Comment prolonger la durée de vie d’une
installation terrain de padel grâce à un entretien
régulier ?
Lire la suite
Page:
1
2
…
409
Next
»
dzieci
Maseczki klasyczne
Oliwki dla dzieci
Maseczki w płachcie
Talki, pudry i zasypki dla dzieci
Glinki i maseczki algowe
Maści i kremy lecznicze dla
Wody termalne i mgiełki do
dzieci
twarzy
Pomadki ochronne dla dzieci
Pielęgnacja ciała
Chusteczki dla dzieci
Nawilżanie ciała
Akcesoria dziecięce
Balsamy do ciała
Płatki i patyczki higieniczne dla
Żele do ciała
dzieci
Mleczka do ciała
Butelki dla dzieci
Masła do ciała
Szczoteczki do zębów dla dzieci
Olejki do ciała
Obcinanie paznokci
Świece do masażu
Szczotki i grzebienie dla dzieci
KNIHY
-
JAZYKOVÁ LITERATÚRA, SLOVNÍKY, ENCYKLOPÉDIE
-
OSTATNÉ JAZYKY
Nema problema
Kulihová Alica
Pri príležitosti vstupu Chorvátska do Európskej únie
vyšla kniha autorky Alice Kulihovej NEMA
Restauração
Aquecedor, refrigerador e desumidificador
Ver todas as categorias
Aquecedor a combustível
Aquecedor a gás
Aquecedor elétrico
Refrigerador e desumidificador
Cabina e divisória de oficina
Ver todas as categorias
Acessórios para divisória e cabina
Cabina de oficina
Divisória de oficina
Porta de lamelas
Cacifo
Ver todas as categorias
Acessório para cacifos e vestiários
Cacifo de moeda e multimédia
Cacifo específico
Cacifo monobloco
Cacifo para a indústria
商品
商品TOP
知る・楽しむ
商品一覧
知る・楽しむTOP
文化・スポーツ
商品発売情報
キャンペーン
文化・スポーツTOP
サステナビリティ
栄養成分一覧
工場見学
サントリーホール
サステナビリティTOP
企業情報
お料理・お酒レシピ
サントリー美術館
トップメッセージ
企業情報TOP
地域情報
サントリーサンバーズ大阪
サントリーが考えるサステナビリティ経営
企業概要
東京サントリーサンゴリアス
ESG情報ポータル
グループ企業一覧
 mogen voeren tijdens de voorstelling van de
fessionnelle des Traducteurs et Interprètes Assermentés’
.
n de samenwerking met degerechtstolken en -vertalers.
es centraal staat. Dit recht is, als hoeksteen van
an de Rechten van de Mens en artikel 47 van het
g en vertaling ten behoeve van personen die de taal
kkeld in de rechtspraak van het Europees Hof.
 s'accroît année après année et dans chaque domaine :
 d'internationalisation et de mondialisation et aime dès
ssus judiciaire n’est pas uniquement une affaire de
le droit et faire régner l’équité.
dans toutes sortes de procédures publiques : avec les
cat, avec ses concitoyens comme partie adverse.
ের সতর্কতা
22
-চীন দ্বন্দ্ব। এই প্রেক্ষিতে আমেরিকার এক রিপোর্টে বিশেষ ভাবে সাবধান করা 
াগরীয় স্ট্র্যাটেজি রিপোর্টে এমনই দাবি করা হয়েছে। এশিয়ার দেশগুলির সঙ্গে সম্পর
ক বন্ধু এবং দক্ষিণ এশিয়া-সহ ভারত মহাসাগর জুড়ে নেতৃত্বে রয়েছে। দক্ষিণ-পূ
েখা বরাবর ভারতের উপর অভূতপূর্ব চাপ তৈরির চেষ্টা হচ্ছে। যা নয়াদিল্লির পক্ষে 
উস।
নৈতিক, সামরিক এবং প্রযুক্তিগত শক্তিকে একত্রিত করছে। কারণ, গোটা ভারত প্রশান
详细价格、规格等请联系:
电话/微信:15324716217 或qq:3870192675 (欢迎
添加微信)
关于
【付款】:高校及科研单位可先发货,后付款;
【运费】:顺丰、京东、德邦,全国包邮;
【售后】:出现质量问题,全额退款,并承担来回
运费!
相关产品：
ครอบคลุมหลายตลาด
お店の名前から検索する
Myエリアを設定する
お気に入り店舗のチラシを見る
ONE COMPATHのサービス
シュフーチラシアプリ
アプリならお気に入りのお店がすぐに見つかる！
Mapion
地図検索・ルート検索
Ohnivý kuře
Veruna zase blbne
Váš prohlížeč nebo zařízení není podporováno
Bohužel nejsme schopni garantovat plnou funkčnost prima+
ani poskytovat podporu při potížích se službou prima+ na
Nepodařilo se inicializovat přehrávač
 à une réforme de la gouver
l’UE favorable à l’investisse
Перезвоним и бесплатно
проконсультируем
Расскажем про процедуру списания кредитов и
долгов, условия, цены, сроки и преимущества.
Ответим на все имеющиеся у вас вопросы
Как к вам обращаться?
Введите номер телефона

^^^^

TASK DIRECTIONS »
What you return must match the entries exactly, word for word.

COMPLETED TASK »
Comment prolonger la durée de vie d’une
installation terrain de padel grâce à un entretien
régulier ?
Lire la suite
Page:
1
2
…
409
Next
»
dzieci
Maseczki klasyczne
Oliwki dla dzieci
Maseczki w płachcie
Talki, pudry i zasypki dla dzieci
Glinki i maseczki algowe
Maści i kremy lecznicze dla
Wody termalne i mgiełki do
dzieci
twarzy
Pomadki ochronne dla dzieci
Pielęgnacja ciała
Chusteczki dla dzieci
Nawilżanie ciała
Akcesoria dziecięce
Balsamy do ciała
Płatki i patyczki higieniczne dla
Żele do ciała
dzieci
Mleczka do ciała
Butelki dla dzieci
Masła do ciała
Szczoteczki do zębów dla dzieci
Olejki do ciała
Obcinanie paznokci
Świece do masażu
Szczotki i grzebienie dla dzieci
KNIHY
-
JAZYKOVÁ LITERATÚRA, SLOVNÍKY, ENCYKLOPÉDIE
-
OSTATNÉ JAZYKY
Nema problema
Kulihová Alica
Pri príležitosti vstupu Chorvátska do Európskej únie
vyšla kniha autorky Alice Kulihovej NEMA
Restauração
Aquecedor, refrigerador e desumidificador
Ver todas as categorias
Aquecedor a combustível
Aquecedor a gás
Aquecedor elétrico
Refrigerador e desumidificador
Cabina e divisória de oficina
Ver todas as categorias
Acessórios para divisória e cabina
Cabina de oficina
Divisória de oficina
Porta de lamelas
Cacifo
Ver todas as categorias
Acessório para cacifos e vestiários
Cacifo de moeda e multimédia
Cacifo específico
Cacifo monobloco
Cacifo para a indústria
商品
商品TOP
知る・楽しむ
商品一覧
知る・楽しむTOP
文化・スポーツ
商品発売情報
キャンペーン
文化・スポーツTOP
サステナビリティ
栄養成分一覧
工場見学
サントリーホール
サステナビリティTOP
企業情報
お料理・お酒レシピ
サントリー美術館
トップメッセージ
企業情報TOP
地域情報
サントリーサンバーズ大阪
サントリーが考えるサステナビリティ経営
企業概要
東京サントリーサンゴリアス
ESG情報ポータル
グループ企業一覧
 mogen voeren tijdens de voorstelling van de
fessionnelle des Traducteurs et Interprètes Assermentés’
.
n de samenwerking met degerechtstolken en -vertalers.
es centraal staat. Dit recht is, als hoeksteen van
an de Rechten van de Mens en artikel 47 van het
g en vertaling ten behoeve van personen die de taal
kkeld in de rechtspraak van het Europees Hof.
 s'accroît année après année et dans chaque domaine :
 d'internationalisation et de mondialisation et aime dès
ssus judiciaire n’est pas uniquement une affaire de
le droit et faire régner l’équité.
dans toutes sortes de procédures publiques : avec les
cat, avec ses concitoyens comme partie adverse.
ের সতর্কতা
22
-চীন দ্বন্দ্ব। এই প্রেক্ষিতে আমেরিকার এক রিপোর্টে বিশেষ ভাবে সাবধান করা 
াগরীয় স্ট্র্যাটেজি রিপোর্টে এমনই দাবি করা হয়েছে। এশিয়ার দেশগুলির সঙ্গে সম্পর
ক বন্ধু এবং দক্ষিণ এশিয়া-সহ ভারত মহাসাগর জুড়ে নেতৃত্বে রয়েছে। দক্ষিণ-পূ
েখা বরাবর ভারতের উপর অভূতপূর্ব চাপ তৈরির চেষ্টা হচ্ছে। যা নয়াদিল্লির পক্ষে 
উস।
নৈতিক, সামরিক এবং প্রযুক্তিগত শক্তিকে একত্রিত করছে। কারণ, গোটা ভারত প্রশান
详细价格、规格等请联系:
电话/微信:15324716217 或qq:3870192675 (欢迎
添加微信)
关于
【付款】:高校及科研单位可先发货,后付款;
【运费】:顺丰、京东、德邦,全国包邮;
【售后】:出现质量问题,全额退款,并承担来回
运费!
相关产品：
ครอบคลุมหลายตลาด
お店の名前から検索する
Myエリアを設定する
お気に入り店舗のチラシを見る
ONE COMPATHのサービス
シュフーチラシアプリ
アプリならお気に入りのお店がすぐに見つかる！
Mapion
地図検索・ルート検索
Ohnivý kuře
Veruna zase blbne
Váš prohlížeč nebo zařízení není podporováno
Bohužel nejsme schopni garantovat plnou funkčnost prima+
ani poskytovat podporu při potížích se službou prima+ na
Nepodařilo se inicializovat přehrávač
 à une réforme de la gouver
l’UE favorable à l’investisse
Перезвоним и бесплатно
проконсультируем
Расскажем про процедуру списания кредитов и
долгов, условия, цены, сроки и преимущества.
Ответим на все имеющиеся у вас вопросы
Как к вам обращаться?
Введите номер телефона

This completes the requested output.